About this task.
Your answer should hold exactly the lines from the one with "系統（https://www.nstc.gov.tw/ ）完成線上申" through the final line of the data below, reproduced as written.

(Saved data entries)
▽
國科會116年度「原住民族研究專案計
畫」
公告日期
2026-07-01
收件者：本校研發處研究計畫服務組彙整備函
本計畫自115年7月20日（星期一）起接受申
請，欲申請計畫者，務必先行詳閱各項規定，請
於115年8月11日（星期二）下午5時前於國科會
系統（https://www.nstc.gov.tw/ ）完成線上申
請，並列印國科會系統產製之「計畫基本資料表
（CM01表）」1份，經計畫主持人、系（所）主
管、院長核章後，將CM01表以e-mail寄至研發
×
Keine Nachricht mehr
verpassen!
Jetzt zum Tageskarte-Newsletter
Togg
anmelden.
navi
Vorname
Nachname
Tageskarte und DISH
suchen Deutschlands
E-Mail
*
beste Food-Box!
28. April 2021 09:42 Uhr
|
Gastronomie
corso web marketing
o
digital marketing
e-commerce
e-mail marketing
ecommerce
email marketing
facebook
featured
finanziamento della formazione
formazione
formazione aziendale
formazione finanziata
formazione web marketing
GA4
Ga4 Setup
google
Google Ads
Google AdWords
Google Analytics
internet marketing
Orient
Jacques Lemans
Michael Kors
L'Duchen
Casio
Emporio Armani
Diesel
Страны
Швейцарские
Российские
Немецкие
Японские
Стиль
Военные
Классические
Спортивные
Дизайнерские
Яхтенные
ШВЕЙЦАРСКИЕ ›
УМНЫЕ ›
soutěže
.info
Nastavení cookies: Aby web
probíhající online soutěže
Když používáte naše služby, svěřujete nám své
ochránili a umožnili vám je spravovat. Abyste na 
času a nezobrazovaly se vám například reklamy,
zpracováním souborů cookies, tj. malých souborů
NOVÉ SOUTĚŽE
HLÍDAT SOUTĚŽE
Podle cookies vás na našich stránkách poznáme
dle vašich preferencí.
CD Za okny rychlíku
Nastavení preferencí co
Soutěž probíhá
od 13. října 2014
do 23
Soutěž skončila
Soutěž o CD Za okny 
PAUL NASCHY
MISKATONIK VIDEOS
△
Answer area.
系統（https://www.nstc.gov.tw/ ）完成線上申
請，並列印國科會系統產製之「計畫基本資料表
（CM01表）」1份，經計畫主持人、系（所）主
管、院長核章後，將CM01表以e-mail寄至研發
×
Keine Nachricht mehr
verpassen!
Jetzt zum Tageskarte-Newsletter
Togg
anmelden.
navi
Vorname
Nachname
Tageskarte und DISH
suchen Deutschlands
E-Mail
*
beste Food-Box!
28. April 2021 09:42 Uhr
|
Gastronomie
corso web marketing
o
digital marketing
e-commerce
e-mail marketing
ecommerce
email marketing
facebook
featured
finanziamento della formazione
formazione
formazione aziendale
formazione finanziata
formazione web marketing
GA4
Ga4 Setup
google
Google Ads
Google AdWords
Google Analytics
internet marketing
Orient
Jacques Lemans
Michael Kors
L'Duchen
Casio
Emporio Armani
Diesel
Страны
Швейцарские
Российские
Немецкие
Японские
Стиль
Военные
Классические
Спортивные
Дизайнерские
Яхтенные
ШВЕЙЦАРСКИЕ ›
УМНЫЕ ›
soutěže
.info
Nastavení cookies: Aby web
probíhající online soutěže
Když používáte naše služby, svěřujete nám své
ochránili a umožnili vám je spravovat. Abyste na 
času a nezobrazovaly se vám například reklamy,
zpracováním souborů cookies, tj. malých souborů
NOVÉ SOUTĚŽE
HLÍDAT SOUTĚŽE
Podle cookies vás na našich stránkách poznáme
dle vašich preferencí.
CD Za okny rychlíku
Nastavení preferencí co
Soutěž probíhá
od 13. října 2014
do 23
Soutěž skončila
Soutěž o CD Za okny 
PAUL NASCHY
MISKATONIK VIDEOS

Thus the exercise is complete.